• Brief: Each entry below should be echoed exactly, with pictures omitted.

• Exercise material:
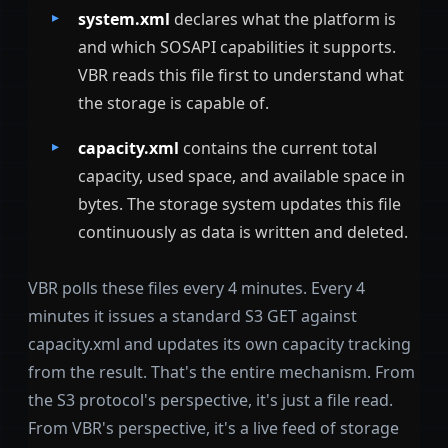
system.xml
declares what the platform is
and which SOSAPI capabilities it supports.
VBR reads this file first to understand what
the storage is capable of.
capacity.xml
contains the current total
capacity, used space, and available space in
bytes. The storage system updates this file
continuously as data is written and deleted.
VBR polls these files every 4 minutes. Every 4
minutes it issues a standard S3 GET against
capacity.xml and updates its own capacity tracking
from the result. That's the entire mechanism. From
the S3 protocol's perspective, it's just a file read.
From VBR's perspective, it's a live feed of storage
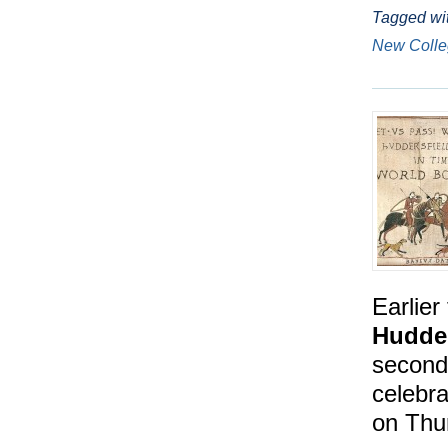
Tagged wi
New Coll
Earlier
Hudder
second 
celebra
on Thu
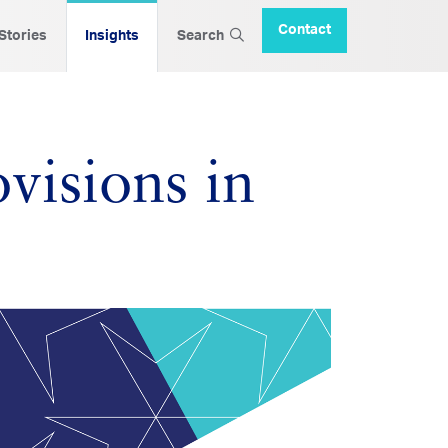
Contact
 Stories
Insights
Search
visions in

• Answer area:
system.xml
declares what the platform is
and which SOSAPI capabilities it supports.
VBR reads this file first to understand what
the storage is capable of.
capacity.xml
contains the current total
capacity, used space, and available space in
bytes. The storage system updates this file
continuously as data is written and deleted.
VBR polls these files every 4 minutes. Every 4
minutes it issues a standard S3 GET against
capacity.xml and updates its own capacity tracking
from the result. That's the entire mechanism. From
the S3 protocol's perspective, it's just a file read.
From VBR's perspective, it's a live feed of storage
Tagged wi
New Coll
Earlier
Hudder
second 
celebra
on Thu
Contact
 Stories
Insights
Search
visions in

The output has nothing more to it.